Stored items:

..............................

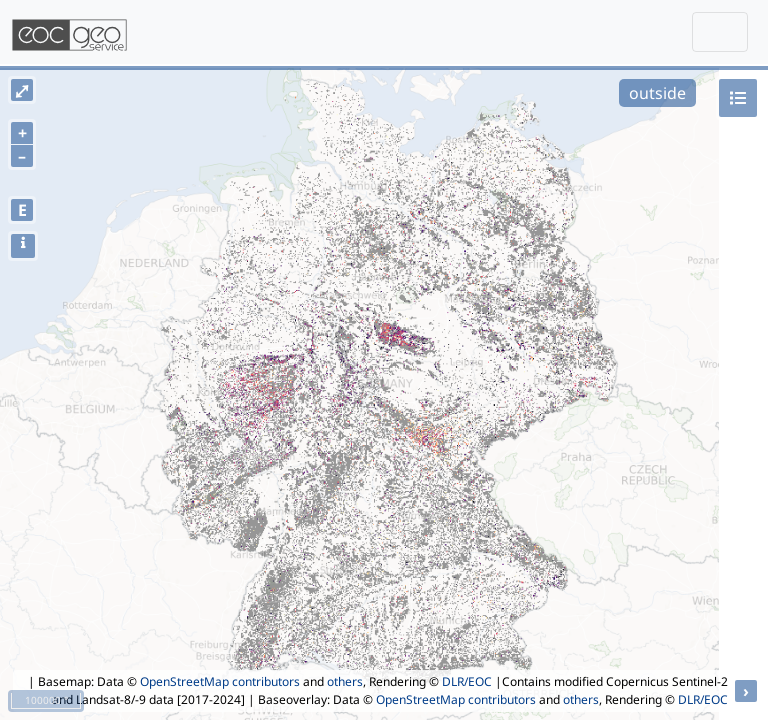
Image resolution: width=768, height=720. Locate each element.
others (345, 681)
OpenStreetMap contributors (220, 681)
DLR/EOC (467, 681)
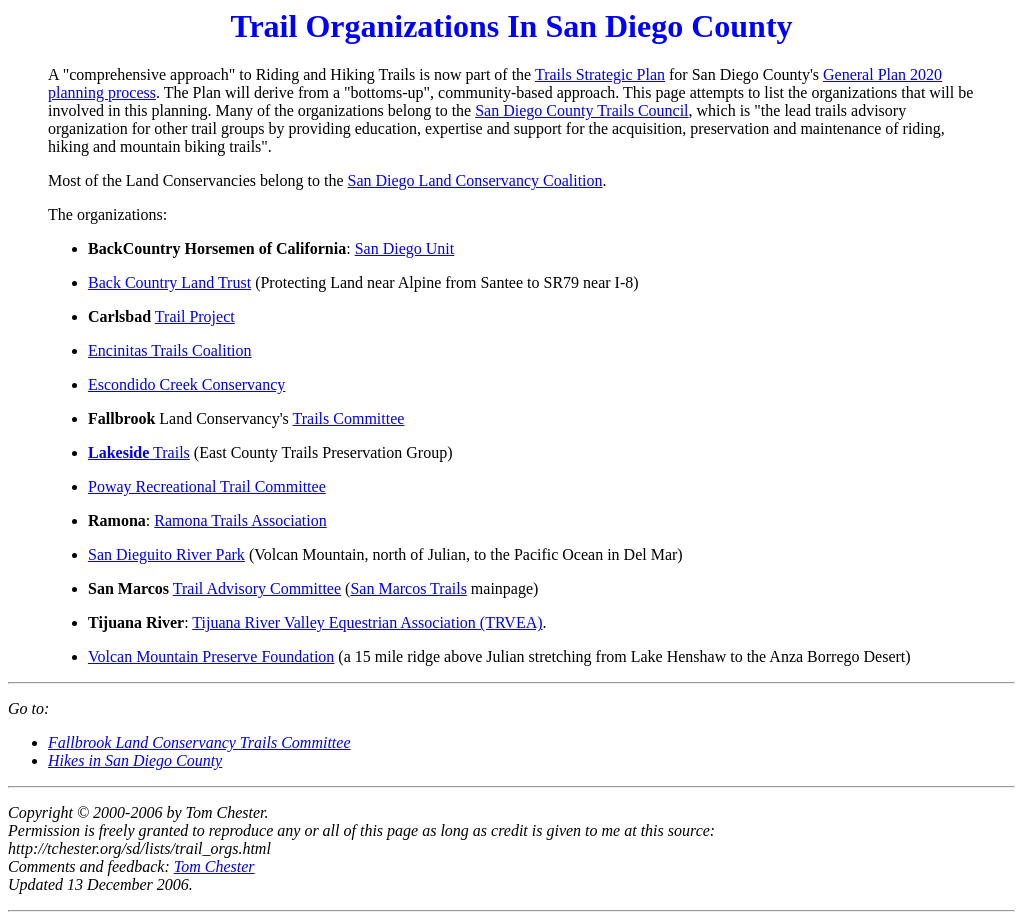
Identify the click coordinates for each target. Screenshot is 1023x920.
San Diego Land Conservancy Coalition (475, 180)
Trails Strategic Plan (600, 74)
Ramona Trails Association (240, 520)
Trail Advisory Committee (257, 588)
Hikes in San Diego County (135, 760)
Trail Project (195, 316)
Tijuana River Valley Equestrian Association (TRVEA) (367, 622)
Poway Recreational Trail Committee (207, 486)
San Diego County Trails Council (581, 110)
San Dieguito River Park (166, 554)
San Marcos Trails (408, 588)
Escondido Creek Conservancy (186, 384)
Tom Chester (214, 866)
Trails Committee (349, 418)
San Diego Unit (405, 248)
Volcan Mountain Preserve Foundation (211, 656)
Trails (139, 452)
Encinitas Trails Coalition (170, 350)
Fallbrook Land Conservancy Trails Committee (199, 742)
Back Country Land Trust (169, 282)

..............................

BRIEF:
Please transcribe each entry exactly and exclude any image it contains.

RESPONSE TO THIS TASK:
Image resolution: width=768, height=720. Locate each element.
others (345, 681)
OpenStreetMap contributors (220, 681)
DLR/EOC (467, 681)
Identify the click coordinates for each target. Screenshot is 1023x920.
San Diego Land Conservancy Coalition (475, 180)
Trails Strategic Plan (600, 74)
Ramona Trails Association (240, 520)
Trail Advisory Committee (257, 588)
Hikes in San Diego County (135, 760)
Trail Project (195, 316)
Tijuana River Valley Equestrian Association (TRVEA) (367, 622)
Poway Recreational Trail Committee (207, 486)
San Diego County Trails Council (581, 110)
San Dieguito River Park (166, 554)
San Marcos Trails (408, 588)
Escondido Creek Conservancy (186, 384)
Tom Chester (214, 866)
Trails Committee (349, 418)
San Diego Unit (405, 248)
Volcan Mountain Preserve Foundation (211, 656)
Trails (139, 452)
Encinitas Trails Coalition (170, 350)
Fallbrook Land Conservancy Trails Committee (199, 742)
Back Country Land Trust (169, 282)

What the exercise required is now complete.